WHAT THE EXERCISE ASKS
Going line by line through the data below, how many lines contain the word "QUAKES"? Give only the number.

Dataset records
▬▬▬▬▬▬
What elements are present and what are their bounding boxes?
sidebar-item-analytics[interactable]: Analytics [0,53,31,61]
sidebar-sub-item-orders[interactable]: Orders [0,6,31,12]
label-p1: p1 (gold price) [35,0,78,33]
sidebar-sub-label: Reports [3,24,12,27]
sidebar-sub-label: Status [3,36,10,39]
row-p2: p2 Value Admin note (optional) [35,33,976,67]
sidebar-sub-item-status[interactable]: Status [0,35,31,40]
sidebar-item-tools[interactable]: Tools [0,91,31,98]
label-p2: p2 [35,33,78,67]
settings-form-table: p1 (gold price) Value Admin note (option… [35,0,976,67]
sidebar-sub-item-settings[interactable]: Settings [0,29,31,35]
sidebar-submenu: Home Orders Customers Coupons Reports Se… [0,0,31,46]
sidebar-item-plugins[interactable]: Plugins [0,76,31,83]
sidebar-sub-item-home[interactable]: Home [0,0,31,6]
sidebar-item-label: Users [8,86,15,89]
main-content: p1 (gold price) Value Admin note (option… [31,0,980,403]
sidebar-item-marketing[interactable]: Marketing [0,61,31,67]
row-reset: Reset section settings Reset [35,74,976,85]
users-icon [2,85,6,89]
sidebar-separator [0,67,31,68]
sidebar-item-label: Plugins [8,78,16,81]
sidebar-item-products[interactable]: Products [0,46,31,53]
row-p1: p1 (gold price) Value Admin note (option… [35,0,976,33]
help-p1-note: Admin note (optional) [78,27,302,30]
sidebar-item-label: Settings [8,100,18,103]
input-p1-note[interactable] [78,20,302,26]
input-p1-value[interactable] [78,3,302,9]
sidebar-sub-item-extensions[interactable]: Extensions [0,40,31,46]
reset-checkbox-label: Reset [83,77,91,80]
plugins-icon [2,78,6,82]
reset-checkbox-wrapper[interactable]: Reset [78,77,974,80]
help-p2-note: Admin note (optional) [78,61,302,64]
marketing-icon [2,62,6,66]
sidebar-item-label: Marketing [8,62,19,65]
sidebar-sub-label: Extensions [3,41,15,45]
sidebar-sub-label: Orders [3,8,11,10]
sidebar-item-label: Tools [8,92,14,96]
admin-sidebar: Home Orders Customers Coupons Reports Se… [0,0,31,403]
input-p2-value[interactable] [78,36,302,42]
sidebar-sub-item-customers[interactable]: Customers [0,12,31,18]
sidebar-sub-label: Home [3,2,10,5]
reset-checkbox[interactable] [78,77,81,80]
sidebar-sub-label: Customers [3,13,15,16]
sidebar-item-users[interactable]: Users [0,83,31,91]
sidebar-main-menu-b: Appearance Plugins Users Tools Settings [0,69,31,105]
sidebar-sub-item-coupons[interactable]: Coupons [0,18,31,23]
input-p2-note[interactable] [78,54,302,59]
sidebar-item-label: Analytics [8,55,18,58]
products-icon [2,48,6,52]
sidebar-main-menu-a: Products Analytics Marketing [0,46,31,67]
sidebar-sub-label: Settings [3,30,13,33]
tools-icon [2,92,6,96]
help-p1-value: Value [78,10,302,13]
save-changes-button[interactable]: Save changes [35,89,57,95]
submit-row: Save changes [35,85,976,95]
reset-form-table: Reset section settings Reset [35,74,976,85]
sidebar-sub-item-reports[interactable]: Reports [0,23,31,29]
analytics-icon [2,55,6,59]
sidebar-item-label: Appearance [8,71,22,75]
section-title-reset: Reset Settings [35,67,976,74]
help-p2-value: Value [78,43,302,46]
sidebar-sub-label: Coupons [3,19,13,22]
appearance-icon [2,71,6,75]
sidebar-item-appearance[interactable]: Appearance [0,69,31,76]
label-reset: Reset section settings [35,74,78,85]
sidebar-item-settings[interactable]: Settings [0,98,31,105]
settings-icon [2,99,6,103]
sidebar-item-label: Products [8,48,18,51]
▬▬▬▬▬▬
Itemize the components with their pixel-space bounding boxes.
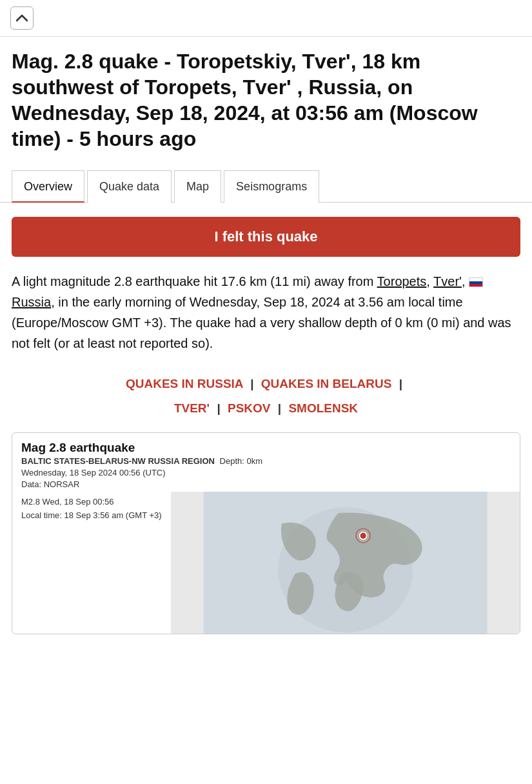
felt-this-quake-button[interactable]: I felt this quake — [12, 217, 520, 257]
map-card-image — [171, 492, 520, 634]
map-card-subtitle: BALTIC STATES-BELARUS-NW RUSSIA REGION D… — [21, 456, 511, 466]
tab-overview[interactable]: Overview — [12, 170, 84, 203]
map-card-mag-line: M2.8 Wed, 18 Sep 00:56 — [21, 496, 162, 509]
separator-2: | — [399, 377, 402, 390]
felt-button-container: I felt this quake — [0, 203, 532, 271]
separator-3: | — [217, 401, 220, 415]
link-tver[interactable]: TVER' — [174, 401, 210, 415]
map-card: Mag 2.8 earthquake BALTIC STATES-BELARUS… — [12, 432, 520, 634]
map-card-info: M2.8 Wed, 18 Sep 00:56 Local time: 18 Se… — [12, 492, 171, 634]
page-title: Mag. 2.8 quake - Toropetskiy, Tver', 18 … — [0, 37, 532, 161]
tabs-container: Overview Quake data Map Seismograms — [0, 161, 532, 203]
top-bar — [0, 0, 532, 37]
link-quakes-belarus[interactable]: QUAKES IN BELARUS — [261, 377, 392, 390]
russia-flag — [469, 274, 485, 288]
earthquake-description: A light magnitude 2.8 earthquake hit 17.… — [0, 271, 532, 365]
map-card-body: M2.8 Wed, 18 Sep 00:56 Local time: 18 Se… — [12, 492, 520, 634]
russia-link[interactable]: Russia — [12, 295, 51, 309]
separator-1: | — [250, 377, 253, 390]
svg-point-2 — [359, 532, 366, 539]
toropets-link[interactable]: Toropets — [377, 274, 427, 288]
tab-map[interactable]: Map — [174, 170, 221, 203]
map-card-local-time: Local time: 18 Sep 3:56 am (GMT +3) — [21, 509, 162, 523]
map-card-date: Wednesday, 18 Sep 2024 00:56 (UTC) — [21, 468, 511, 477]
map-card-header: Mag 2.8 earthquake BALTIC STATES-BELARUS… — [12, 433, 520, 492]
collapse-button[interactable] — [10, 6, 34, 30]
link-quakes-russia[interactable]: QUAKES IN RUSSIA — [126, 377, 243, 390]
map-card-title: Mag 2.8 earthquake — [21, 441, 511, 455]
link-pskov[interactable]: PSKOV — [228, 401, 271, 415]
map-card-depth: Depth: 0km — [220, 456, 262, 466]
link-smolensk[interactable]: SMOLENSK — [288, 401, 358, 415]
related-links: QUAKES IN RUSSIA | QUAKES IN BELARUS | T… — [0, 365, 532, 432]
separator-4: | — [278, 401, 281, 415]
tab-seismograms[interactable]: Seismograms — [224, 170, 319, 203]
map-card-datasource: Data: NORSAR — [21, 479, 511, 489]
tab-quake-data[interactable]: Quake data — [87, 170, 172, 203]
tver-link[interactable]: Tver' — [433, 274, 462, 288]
▬▬▬▬▬▬
TASK SOLUTION
3